Il più delle volte è così che accade. La destra (la fettuccia elastica dei boxer ne imprigiona il polso) indugia calda al flaccido gonfiore, lo soppesa.
Può accadere dopo l'amore, dopo il gioco, o sequenze di suoni, di parole. La destra è una conchiglia monovalve, tiene oltre una soglia ombrosa le incertezze. La sinistra, possibilmente, torna a curve prestabilite. Concave, se è di dorso che s'approccia, che associa ancora a un tenero succhiare.

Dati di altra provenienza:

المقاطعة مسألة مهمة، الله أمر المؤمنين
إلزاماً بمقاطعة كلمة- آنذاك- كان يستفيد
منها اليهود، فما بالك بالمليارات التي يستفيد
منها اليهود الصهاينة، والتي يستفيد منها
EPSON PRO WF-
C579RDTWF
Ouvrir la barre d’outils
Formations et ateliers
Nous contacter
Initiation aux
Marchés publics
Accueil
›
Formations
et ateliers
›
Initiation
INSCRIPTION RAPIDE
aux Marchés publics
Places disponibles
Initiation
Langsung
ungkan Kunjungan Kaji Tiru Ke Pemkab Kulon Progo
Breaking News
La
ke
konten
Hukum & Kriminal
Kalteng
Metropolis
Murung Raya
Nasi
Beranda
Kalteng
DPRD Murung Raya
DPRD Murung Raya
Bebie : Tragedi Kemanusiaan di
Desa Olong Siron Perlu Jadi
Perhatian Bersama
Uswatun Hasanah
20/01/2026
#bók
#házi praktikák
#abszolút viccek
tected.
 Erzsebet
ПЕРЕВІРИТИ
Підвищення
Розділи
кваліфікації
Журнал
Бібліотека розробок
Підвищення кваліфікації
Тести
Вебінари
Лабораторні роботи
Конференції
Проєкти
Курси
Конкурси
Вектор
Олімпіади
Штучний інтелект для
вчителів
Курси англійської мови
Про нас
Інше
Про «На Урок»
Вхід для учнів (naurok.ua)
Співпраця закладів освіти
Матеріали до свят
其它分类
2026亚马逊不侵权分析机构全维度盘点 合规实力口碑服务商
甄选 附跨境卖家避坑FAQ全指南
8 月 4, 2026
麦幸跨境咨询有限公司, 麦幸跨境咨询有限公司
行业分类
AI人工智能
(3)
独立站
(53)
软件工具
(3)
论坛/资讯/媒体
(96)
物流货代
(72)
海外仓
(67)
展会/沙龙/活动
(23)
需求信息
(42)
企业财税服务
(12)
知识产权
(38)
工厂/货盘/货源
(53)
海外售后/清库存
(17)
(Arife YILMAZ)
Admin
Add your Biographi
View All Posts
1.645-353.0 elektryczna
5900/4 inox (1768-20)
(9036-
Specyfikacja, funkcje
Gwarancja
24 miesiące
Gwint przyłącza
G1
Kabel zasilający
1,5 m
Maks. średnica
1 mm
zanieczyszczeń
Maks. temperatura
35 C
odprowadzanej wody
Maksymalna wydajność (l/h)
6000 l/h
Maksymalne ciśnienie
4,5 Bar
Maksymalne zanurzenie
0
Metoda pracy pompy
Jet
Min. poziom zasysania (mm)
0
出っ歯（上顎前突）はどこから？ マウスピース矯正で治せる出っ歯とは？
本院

Si lascia andare (certo perchè io mancino) a giravolte lente e quindi danza, dirige orchestre, stira i nervi al tocco gommoso di un gluteo, di una coscia.
Artiglio di pianista, fremito lungo quanto gli è dato da artigliare. Sto lì, proprio così, sto galleggiando. L'occhio non è imbrigliato, può vagare.
In genere sorvola, fruga pianelle e travi a leggere le rughe del soffitto. Torpori già provati, vecchie tracce.Talvolta il ticchettio d'ottone, se caricai la molla all'orologio tra i libri dell'ingresso, sembrerebbe giovare, incoraggia l'abbrivio, una partenza. Al primo soffio, però, urge una giravolta, un cambiamento.
La destra striscia dunque come serpe fin sotto il cuscino pinzandone la punta quanto basta. Prosegue piano ancora alla conca dell'orecchio, accorta che non senta quest'ultimo il cuore, no!, resti sordo alla voce delle arterie. Solo cosi continuo la manovra. Stende l'altra le grinze come un boccio, è un prolasso, sboffo d'artiglio, soffice dunque il braccio cabra adesso lungo una direttrice come d'acqua. D'inerzia può avvitarsi allora il tronco, trainandosi il bacino e poi il ginocchio. La luce che si smorza è uno sbadiglio, un planare di forme cotonate. Pare chiudersi un flutto, una cesura, quando le unisco, chiudo gli occhi e salpo.